◆ Task to carry out: Return the records below character for character.

(Stored items from a collection)
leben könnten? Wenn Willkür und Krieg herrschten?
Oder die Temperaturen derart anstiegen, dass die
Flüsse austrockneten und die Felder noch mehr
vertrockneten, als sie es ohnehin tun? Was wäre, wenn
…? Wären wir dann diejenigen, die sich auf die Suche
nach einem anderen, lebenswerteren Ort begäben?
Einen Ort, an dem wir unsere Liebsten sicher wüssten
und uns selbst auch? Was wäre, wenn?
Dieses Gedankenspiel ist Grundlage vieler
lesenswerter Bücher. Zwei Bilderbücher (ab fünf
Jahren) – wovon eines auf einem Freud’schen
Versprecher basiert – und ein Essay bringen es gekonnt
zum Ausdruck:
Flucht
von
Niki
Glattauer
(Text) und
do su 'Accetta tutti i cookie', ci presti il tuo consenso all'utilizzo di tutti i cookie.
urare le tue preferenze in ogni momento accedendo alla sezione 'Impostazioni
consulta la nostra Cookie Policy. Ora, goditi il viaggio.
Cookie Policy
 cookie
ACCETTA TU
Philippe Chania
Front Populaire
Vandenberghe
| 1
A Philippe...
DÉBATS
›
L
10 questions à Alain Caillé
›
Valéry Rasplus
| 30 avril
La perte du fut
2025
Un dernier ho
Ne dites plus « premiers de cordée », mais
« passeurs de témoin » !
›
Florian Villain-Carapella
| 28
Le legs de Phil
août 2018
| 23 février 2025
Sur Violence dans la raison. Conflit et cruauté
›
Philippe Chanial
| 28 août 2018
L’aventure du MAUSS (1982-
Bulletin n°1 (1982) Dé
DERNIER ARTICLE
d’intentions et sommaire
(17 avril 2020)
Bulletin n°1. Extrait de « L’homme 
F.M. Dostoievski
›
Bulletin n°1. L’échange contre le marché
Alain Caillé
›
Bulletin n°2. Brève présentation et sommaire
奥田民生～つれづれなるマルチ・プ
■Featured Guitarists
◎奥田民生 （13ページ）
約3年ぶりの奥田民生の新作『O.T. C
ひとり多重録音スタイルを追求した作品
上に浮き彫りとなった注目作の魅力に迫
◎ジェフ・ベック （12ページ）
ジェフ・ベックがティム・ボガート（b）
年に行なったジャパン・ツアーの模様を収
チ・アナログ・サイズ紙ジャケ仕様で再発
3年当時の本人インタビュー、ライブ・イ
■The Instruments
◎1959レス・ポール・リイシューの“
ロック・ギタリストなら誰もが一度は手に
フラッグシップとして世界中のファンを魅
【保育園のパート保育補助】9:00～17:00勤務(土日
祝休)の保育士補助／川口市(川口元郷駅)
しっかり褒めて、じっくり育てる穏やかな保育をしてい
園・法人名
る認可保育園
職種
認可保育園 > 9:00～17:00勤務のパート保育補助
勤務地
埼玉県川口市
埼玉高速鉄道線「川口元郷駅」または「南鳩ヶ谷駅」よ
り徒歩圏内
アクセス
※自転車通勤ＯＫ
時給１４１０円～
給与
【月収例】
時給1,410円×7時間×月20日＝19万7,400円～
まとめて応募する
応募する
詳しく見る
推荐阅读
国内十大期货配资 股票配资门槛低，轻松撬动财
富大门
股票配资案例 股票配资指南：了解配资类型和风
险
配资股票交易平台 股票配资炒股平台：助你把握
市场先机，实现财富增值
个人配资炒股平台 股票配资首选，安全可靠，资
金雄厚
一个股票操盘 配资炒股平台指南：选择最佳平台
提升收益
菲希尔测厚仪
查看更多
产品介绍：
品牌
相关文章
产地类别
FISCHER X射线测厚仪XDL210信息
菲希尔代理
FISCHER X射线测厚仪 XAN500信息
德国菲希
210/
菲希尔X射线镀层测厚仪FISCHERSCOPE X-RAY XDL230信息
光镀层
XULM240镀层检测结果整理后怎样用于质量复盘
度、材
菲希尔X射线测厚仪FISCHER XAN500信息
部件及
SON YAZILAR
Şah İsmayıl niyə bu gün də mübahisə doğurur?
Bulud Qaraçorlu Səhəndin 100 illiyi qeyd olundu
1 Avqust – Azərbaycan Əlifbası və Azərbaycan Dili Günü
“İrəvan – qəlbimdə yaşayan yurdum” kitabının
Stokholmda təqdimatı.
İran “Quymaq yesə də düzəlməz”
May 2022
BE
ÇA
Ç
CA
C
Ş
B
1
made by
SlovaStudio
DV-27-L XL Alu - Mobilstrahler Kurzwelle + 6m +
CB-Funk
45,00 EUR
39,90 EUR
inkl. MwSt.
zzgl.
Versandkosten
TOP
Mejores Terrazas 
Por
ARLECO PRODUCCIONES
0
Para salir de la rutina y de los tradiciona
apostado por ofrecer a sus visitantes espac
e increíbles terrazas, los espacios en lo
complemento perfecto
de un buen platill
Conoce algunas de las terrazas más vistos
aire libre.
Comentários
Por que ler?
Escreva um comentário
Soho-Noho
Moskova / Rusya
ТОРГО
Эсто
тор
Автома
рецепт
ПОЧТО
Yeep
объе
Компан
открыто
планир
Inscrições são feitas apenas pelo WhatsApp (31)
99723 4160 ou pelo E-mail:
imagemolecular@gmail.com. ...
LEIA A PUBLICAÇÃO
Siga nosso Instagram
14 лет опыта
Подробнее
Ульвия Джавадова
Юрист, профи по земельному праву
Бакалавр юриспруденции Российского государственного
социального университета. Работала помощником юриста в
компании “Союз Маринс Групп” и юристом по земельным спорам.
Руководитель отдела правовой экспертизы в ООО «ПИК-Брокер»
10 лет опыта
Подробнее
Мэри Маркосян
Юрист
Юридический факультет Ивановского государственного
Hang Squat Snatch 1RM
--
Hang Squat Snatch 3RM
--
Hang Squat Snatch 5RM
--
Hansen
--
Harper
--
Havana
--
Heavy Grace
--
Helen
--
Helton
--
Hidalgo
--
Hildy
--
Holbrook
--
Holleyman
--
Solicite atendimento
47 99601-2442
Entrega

◆ Solution to this problem:
leben könnten? Wenn Willkür und Krieg herrschten?
Oder die Temperaturen derart anstiegen, dass die
Flüsse austrockneten und die Felder noch mehr
vertrockneten, als sie es ohnehin tun? Was wäre, wenn
…? Wären wir dann diejenigen, die sich auf die Suche
nach einem anderen, lebenswerteren Ort begäben?
Einen Ort, an dem wir unsere Liebsten sicher wüssten
und uns selbst auch? Was wäre, wenn?
Dieses Gedankenspiel ist Grundlage vieler
lesenswerter Bücher. Zwei Bilderbücher (ab fünf
Jahren) – wovon eines auf einem Freud’schen
Versprecher basiert – und ein Essay bringen es gekonnt
zum Ausdruck:
Flucht
von
Niki
Glattauer
(Text) und
do su 'Accetta tutti i cookie', ci presti il tuo consenso all'utilizzo di tutti i cookie.
urare le tue preferenze in ogni momento accedendo alla sezione 'Impostazioni
consulta la nostra Cookie Policy. Ora, goditi il viaggio.
Cookie Policy
 cookie
ACCETTA TU
Philippe Chania
Front Populaire
Vandenberghe
| 1
A Philippe...
DÉBATS
›
L
10 questions à Alain Caillé
›
Valéry Rasplus
| 30 avril
La perte du fut
2025
Un dernier ho
Ne dites plus « premiers de cordée », mais
« passeurs de témoin » !
›
Florian Villain-Carapella
| 28
Le legs de Phil
août 2018
| 23 février 2025
Sur Violence dans la raison. Conflit et cruauté
›
Philippe Chanial
| 28 août 2018
L’aventure du MAUSS (1982-
Bulletin n°1 (1982) Dé
DERNIER ARTICLE
d’intentions et sommaire
(17 avril 2020)
Bulletin n°1. Extrait de « L’homme 
F.M. Dostoievski
›
Bulletin n°1. L’échange contre le marché
Alain Caillé
›
Bulletin n°2. Brève présentation et sommaire
奥田民生～つれづれなるマルチ・プ
■Featured Guitarists
◎奥田民生 （13ページ）
約3年ぶりの奥田民生の新作『O.T. C
ひとり多重録音スタイルを追求した作品
上に浮き彫りとなった注目作の魅力に迫
◎ジェフ・ベック （12ページ）
ジェフ・ベックがティム・ボガート（b）
年に行なったジャパン・ツアーの模様を収
チ・アナログ・サイズ紙ジャケ仕様で再発
3年当時の本人インタビュー、ライブ・イ
■The Instruments
◎1959レス・ポール・リイシューの“
ロック・ギタリストなら誰もが一度は手に
フラッグシップとして世界中のファンを魅
【保育園のパート保育補助】9:00～17:00勤務(土日
祝休)の保育士補助／川口市(川口元郷駅)
しっかり褒めて、じっくり育てる穏やかな保育をしてい
園・法人名
る認可保育園
職種
認可保育園 > 9:00～17:00勤務のパート保育補助
勤務地
埼玉県川口市
埼玉高速鉄道線「川口元郷駅」または「南鳩ヶ谷駅」よ
り徒歩圏内
アクセス
※自転車通勤ＯＫ
時給１４１０円～
給与
【月収例】
時給1,410円×7時間×月20日＝19万7,400円～
まとめて応募する
応募する
詳しく見る
推荐阅读
国内十大期货配资 股票配资门槛低，轻松撬动财
富大门
股票配资案例 股票配资指南：了解配资类型和风
险
配资股票交易平台 股票配资炒股平台：助你把握
市场先机，实现财富增值
个人配资炒股平台 股票配资首选，安全可靠，资
金雄厚
一个股票操盘 配资炒股平台指南：选择最佳平台
提升收益
菲希尔测厚仪
查看更多
产品介绍：
品牌
相关文章
产地类别
FISCHER X射线测厚仪XDL210信息
菲希尔代理
FISCHER X射线测厚仪 XAN500信息
德国菲希
210/
菲希尔X射线镀层测厚仪FISCHERSCOPE X-RAY XDL230信息
光镀层
XULM240镀层检测结果整理后怎样用于质量复盘
度、材
菲希尔X射线测厚仪FISCHER XAN500信息
部件及
SON YAZILAR
Şah İsmayıl niyə bu gün də mübahisə doğurur?
Bulud Qaraçorlu Səhəndin 100 illiyi qeyd olundu
1 Avqust – Azərbaycan Əlifbası və Azərbaycan Dili Günü
“İrəvan – qəlbimdə yaşayan yurdum” kitabının
Stokholmda təqdimatı.
İran “Quymaq yesə də düzəlməz”
May 2022
BE
ÇA
Ç
CA
C
Ş
B
1
made by
SlovaStudio
DV-27-L XL Alu - Mobilstrahler Kurzwelle + 6m +
CB-Funk
45,00 EUR
39,90 EUR
inkl. MwSt.
zzgl.
Versandkosten
TOP
Mejores Terrazas 
Por
ARLECO PRODUCCIONES
0
Para salir de la rutina y de los tradiciona
apostado por ofrecer a sus visitantes espac
e increíbles terrazas, los espacios en lo
complemento perfecto
de un buen platill
Conoce algunas de las terrazas más vistos
aire libre.
Comentários
Por que ler?
Escreva um comentário
Soho-Noho
Moskova / Rusya
ТОРГО
Эсто
тор
Автома
рецепт
ПОЧТО
Yeep
объе
Компан
открыто
планир
Inscrições são feitas apenas pelo WhatsApp (31)
99723 4160 ou pelo E-mail:
imagemolecular@gmail.com. ...
LEIA A PUBLICAÇÃO
Siga nosso Instagram
14 лет опыта
Подробнее
Ульвия Джавадова
Юрист, профи по земельному праву
Бакалавр юриспруденции Российского государственного
социального университета. Работала помощником юриста в
компании “Союз Маринс Групп” и юристом по земельным спорам.
Руководитель отдела правовой экспертизы в ООО «ПИК-Брокер»
10 лет опыта
Подробнее
Мэри Маркосян
Юрист
Юридический факультет Ивановского государственного
Hang Squat Snatch 1RM
--
Hang Squat Snatch 3RM
--
Hang Squat Snatch 5RM
--
Hansen
--
Harper
--
Havana
--
Heavy Grace
--
Helen
--
Helton
--
Hidalgo
--
Hildy
--
Holbrook
--
Holleyman
--
Solicite atendimento
47 99601-2442
Entrega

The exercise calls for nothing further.